Control Testing for Equality with the IEquatable Interface
When you use the equals sign (=) or the Equals method to compare two objects, you're probably doing a reference comparison: You're asking if the two variables being compared are pointing to the same single object in memory. That may not be what you want.
What you may want is to compare two different instances of the same object to see if the two objects represent the same business entity. As an example, you might compare the variables Customer1 and Customer2, both of which point to Customer objects, to determine if both Customer objects represent the same customer. In that case, you want to do a value comparison: You want to ask if the two objects that the variables point to have identical values in their properties.
You can take control of that comparison in your custom classes by having them implement the IEquatable interface, which contains a single method called Equals. When code compares your object to another object of the same type, the Equals method will be called and be passed the other object. In the Equals method you just need to return False if any two properties on the objects are different. So, for a Customer object, an implementation might look like this:
Class Customer
Implements IEquatable (Of Customer)
Public Function Equals1(
ByVal cust As Customer) _
As Boolean _
Implements IEquatable(Of Customer).Equals
If cust.ID <> this.ID OrElse
cust.FirstName <> this.FirstName OrElse
cust.LastName <> this.LastName Then
Return False
End If
Return True
End Function
End Class
However, the IEquatable interface version of the Equals method is used only when the variables are declared with the same data type (i.e., both variables are declared as Customer).

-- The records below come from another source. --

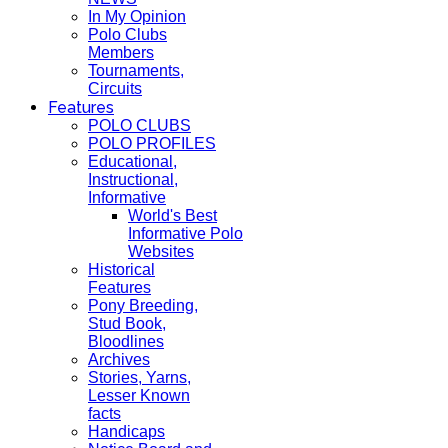
In My Opinion
Polo Clubs
Members
Tournaments,
Circuits
Features
POLO CLUBS
POLO PROFILES
Educational,
Instructional,
Informative
World's Best
Informative Polo
Websites
Historical
Features
Pony Breeding,
Stud Book,
Bloodlines
Archives
Stories, Yarns,
Lesser Known
facts
Handicaps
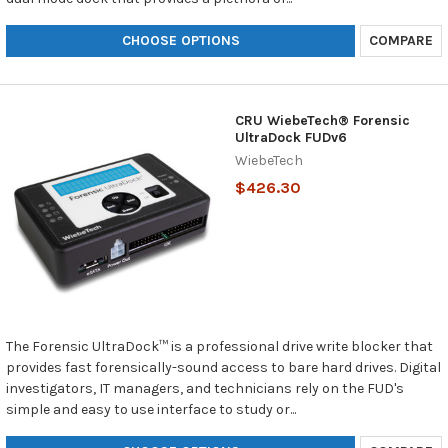
CHOOSE OPTIONS
COMPARE
CRU WiebeTech® Forensic
UltraDock FUDv6
WiebeTech
$426.30
The Forensic UltraDock™ is a professional drive write blocker that
provides fast forensically-sound access to bare hard drives. Digital
investigators, IT managers, and technicians rely on the FUD's
simple and easy to use interface to study or...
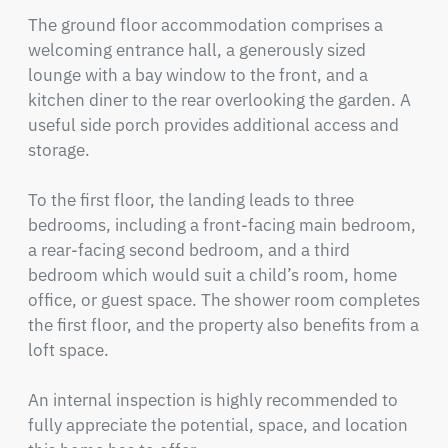
The ground floor accommodation comprises a 
welcoming entrance hall, a generously sized 
lounge with a bay window to the front, and a 
kitchen diner to the rear overlooking the garden. A 
useful side porch provides additional access and 
storage.

To the first floor, the landing leads to three 
bedrooms, including a front-facing main bedroom, 
a rear-facing second bedroom, and a third 
bedroom which would suit a child’s room, home 
office, or guest space. The shower room completes 
the first floor, and the property also benefits from a 
loft space.

An internal inspection is highly recommended to 
fully appreciate the potential, space, and location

If you compare a Customer to a variable of some other type (e.g., compare a variable declared as Customer to a variable declared as Object), then the base Equals method (the one that your class inherits from System.Object) will be used to compare the two objects. At that point, you're probably back to doing a reference comparison.
That behavior may be what you want: Customer to Customer comparisons will be value based and any other comparison will be reference based. But if you think developers using your objects may find this behavior inconsistent, you should also override the default Equals method and call your comparison code from that override also:
Public Function Equals1(
ByVal cust As Customer) _
As Boolean _
Implements IEquatable(Of Customer).Equals
Return MyValueComparison(CType(obj, Customer));
End Function
Public Overrides Function Equals(obj As Object) As Boolean
Return MyValueComparison(CType(obj, Customer));
End Function
Public Function MyVallueComparison(cust As Customer) As Boolean
If cust.ID <> this.ID OrElse
cust.FirstName <> this.FirstName OrElse
cust.LastName <> this.LastName Then
Return False
End If
Return True
End Function
If you override the Equals method, you should override the GetHashCode method so that its results are consistent with the Equals method:
Public Overrides Function GetHashCode() As Integer
Dim hash As Integer
'…calculate hashcode and store in hash
Return hash.GetHashCode()
End Function
You don't need to write a complicated GetHashCode method. The critical issue in overriding the GetHashCode method is to ensure that two objects that are the same (according to the Equals methods) return the same values from GetHashCode. It's not absolutely essential that two different objects return different values from GetHashCode. If your GetHashCode method always returns the same value, you'll have a "good enough" version.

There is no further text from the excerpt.